* [Given entries]:
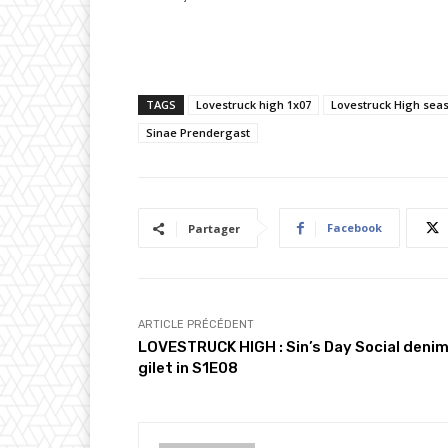
TAGS
Lovestruck high 1x07
Lovestruck High sea
Sinae Prendergast
Facebook
Partager
ARTICLE PRÉCÉDENT
LOVESTRUCK HIGH : Sin’s Day Social deni
gilet in S1E08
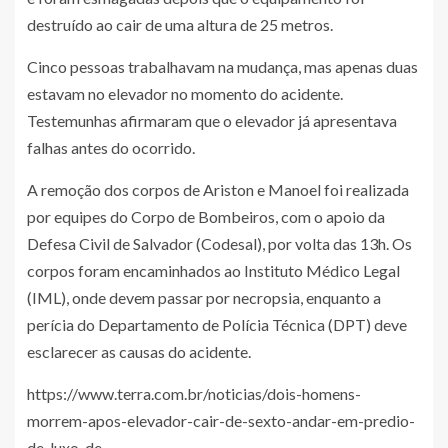
destruído ao cair de uma altura de 25 metros.
Cinco pessoas trabalhavam na mudança, mas apenas duas
estavam no elevador no momento do acidente.
Testemunhas afirmaram que o elevador já apresentava
falhas antes do ocorrido.
A remoção dos corpos de Ariston e Manoel foi realizada
por equipes do Corpo de Bombeiros, com o apoio da
Defesa Civil de Salvador (Codesal), por volta das 13h. Os
corpos foram encaminhados ao Instituto Médico Legal
(IML), onde devem passar por necropsia, enquanto a
perícia do Departamento de Polícia Técnica (DPT) deve
esclarecer as causas do acidente.
https://www.terra.com.br/noticias/dois-homens-
morrem-apos-elevador-cair-de-sexto-andar-em-predio-
de-luxo-de-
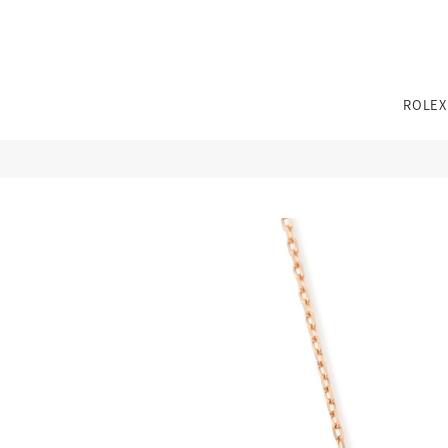
TEL：
0776-54-8080
ROLEX
11:00〜19:00 火曜定休
※その他不定休あり
（詳細はインフォメーションをご確認ください）
TEL：
0776-54-8080
11:00〜19:00 火曜定休
※その他不定休あり
性別
カテゴリー
カテゴリー
ブランド
ブランド
ブラン
ジュエリーパリ
（詳細はインフォメーションをご確認ください）
0776-54-8080
TEL：
JEWELRY TOP
BRIDAL TOP
WATCH TOP
11:00〜19:00 火曜定休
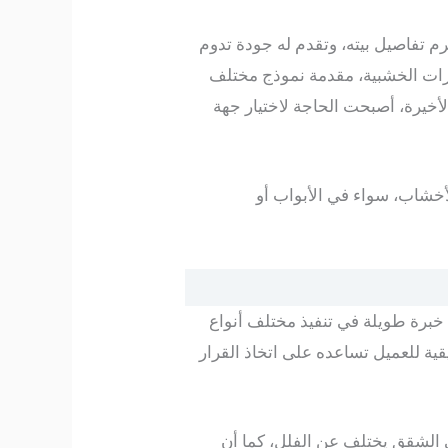
 تفاصيل بيته، وتقدم له جودة تدوم
ات الخشبية، مقدمة نموذج مختلف
لأخيرة، أصبحت الحاجة لاختيار جهة
أخشاب، سواء في الأبواب أو
برة طويلة في تنفيذ مختلف أنواع
ية للعميل تساعده على اتخاذ القرار
لوان في الشقق يختلف عن الفلل، كما أن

* [What needs to be done]: Copy all lines from the material that hold "cair".

* [Exercise solution]:
destruído ao cair de uma altura de 25 metros.
morrem-apos-elevador-cair-de-sexto-andar-em-predio-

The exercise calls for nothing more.